#### Data extract

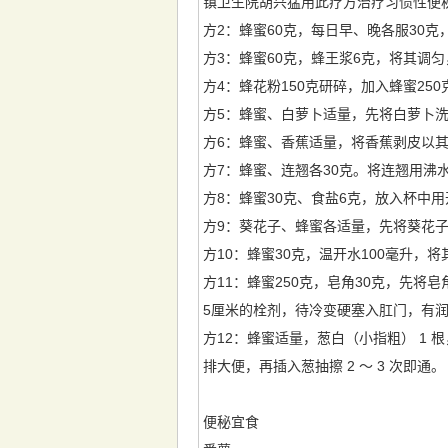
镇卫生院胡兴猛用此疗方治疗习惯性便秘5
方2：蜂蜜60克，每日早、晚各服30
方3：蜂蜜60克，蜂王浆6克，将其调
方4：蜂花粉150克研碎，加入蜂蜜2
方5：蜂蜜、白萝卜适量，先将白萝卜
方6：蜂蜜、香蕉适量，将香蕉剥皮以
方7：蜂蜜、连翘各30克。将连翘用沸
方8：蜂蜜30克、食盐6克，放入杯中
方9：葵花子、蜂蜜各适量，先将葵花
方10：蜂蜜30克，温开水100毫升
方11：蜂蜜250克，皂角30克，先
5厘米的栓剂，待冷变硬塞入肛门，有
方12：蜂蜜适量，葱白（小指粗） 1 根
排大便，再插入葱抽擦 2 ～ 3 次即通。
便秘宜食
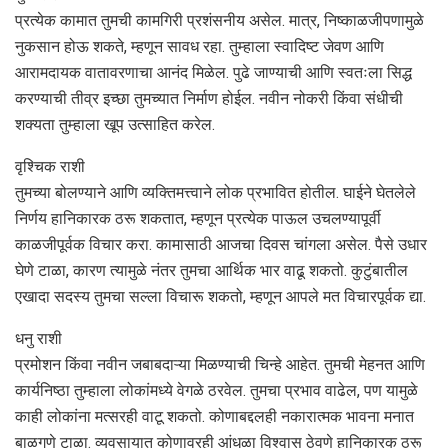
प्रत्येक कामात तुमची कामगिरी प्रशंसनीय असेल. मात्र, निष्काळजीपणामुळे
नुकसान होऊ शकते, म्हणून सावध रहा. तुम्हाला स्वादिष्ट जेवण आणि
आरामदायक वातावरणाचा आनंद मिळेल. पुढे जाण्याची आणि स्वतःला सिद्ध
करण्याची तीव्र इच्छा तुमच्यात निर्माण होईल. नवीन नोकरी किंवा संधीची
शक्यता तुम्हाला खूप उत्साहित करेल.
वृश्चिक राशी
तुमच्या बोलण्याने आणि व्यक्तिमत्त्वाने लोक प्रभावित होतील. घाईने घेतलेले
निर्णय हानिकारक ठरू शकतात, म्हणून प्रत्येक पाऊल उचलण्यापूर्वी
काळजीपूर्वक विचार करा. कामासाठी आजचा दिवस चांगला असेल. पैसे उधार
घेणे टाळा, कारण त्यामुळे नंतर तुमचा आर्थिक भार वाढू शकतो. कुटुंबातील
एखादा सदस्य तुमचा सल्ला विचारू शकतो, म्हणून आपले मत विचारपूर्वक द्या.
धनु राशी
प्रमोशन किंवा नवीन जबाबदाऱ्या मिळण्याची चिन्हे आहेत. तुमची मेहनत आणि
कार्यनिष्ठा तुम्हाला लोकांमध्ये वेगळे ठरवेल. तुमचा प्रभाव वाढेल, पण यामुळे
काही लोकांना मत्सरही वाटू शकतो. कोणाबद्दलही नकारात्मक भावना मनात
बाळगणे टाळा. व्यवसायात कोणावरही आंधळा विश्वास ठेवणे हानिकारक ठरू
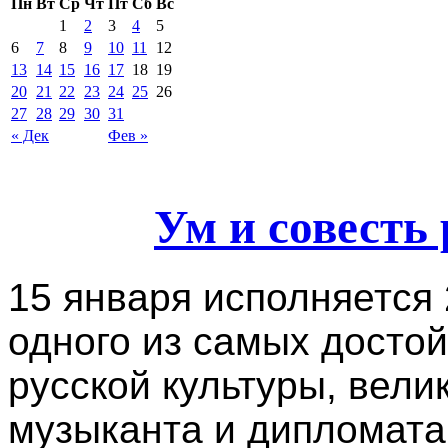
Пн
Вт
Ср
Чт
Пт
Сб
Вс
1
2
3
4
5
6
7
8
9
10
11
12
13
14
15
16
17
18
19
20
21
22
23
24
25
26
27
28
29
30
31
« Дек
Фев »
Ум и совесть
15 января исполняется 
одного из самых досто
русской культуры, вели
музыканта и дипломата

########
#### Data extract

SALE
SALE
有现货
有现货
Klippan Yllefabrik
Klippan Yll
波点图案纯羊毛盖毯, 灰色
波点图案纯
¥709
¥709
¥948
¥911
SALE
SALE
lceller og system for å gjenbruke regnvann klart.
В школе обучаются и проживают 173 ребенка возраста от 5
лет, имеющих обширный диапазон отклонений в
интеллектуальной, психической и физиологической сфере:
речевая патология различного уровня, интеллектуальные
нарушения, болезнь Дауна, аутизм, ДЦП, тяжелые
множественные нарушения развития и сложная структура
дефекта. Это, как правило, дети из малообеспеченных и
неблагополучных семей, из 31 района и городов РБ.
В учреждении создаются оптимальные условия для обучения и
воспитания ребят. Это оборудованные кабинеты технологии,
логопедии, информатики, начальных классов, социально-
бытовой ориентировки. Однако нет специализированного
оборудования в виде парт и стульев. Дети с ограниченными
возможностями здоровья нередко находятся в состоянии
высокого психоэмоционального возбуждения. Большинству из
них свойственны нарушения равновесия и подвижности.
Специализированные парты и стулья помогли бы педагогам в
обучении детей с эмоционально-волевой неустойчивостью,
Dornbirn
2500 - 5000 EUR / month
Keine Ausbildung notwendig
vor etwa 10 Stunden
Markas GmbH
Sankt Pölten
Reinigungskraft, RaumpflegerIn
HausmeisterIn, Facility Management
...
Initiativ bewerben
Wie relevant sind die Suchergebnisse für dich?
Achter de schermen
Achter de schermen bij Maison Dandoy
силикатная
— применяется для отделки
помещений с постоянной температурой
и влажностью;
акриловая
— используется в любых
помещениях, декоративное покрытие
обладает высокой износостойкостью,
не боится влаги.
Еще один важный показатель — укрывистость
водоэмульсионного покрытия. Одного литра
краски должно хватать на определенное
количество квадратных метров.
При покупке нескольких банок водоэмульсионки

########

Looking above, find the stretch of lines that opens with the one holding "镇卫生院胡兴猛用此疗方治疗习惯性便秘5" and closes with the one holding "Ум и совесть". Copy it exactly, pictures excluded.

镇卫生院胡兴猛用此疗方治疗习惯性便秘5
方2：蜂蜜60克，每日早、晚各服30
方3：蜂蜜60克，蜂王浆6克，将其调
方4：蜂花粉150克研碎，加入蜂蜜2
方5：蜂蜜、白萝卜适量，先将白萝卜
方6：蜂蜜、香蕉适量，将香蕉剥皮以
方7：蜂蜜、连翘各30克。将连翘用沸
方8：蜂蜜30克、食盐6克，放入杯中
方9：葵花子、蜂蜜各适量，先将葵花
方10：蜂蜜30克，温开水100毫升
方11：蜂蜜250克，皂角30克，先
5厘米的栓剂，待冷变硬塞入肛门，有
方12：蜂蜜适量，葱白（小指粗） 1 根
排大便，再插入葱抽擦 2 ～ 3 次即通。
便秘宜食
प्रत्येक कामात तुमची कामगिरी प्रशंसनीय असेल. मात्र, निष्काळजीपणामुळे
नुकसान होऊ शकते, म्हणून सावध रहा. तुम्हाला स्वादिष्ट जेवण आणि
आरामदायक वातावरणाचा आनंद मिळेल. पुढे जाण्याची आणि स्वतःला सिद्ध
करण्याची तीव्र इच्छा तुमच्यात निर्माण होईल. नवीन नोकरी किंवा संधीची
शक्यता तुम्हाला खूप उत्साहित करेल.
वृश्चिक राशी
तुमच्या बोलण्याने आणि व्यक्तिमत्त्वाने लोक प्रभावित होतील. घाईने घेतलेले
निर्णय हानिकारक ठरू शकतात, म्हणून प्रत्येक पाऊल उचलण्यापूर्वी
काळजीपूर्वक विचार करा. कामासाठी आजचा दिवस चांगला असेल. पैसे उधार
घेणे टाळा, कारण त्यामुळे नंतर तुमचा आर्थिक भार वाढू शकतो. कुटुंबातील
एखादा सदस्य तुमचा सल्ला विचारू शकतो, म्हणून आपले मत विचारपूर्वक द्या.
धनु राशी
प्रमोशन किंवा नवीन जबाबदाऱ्या मिळण्याची चिन्हे आहेत. तुमची मेहनत आणि
कार्यनिष्ठा तुम्हाला लोकांमध्ये वेगळे ठरवेल. तुमचा प्रभाव वाढेल, पण यामुळे
काही लोकांना मत्सरही वाटू शकतो. कोणाबद्दलही नकारात्मक भावना मनात
बाळगणे टाळा. व्यवसायात कोणावरही आंधळा विश्वास ठेवणे हानिकारक ठरू
Пн
Вт
Ср
Чт
Пт
Сб
Вс
1
2
3
4
5
6
7
8
9
10
11
12
13
14
15
16
17
18
19
20
21
22
23
24
25
26
27
28
29
30
31
« Дек
Фев »
Ум и совесть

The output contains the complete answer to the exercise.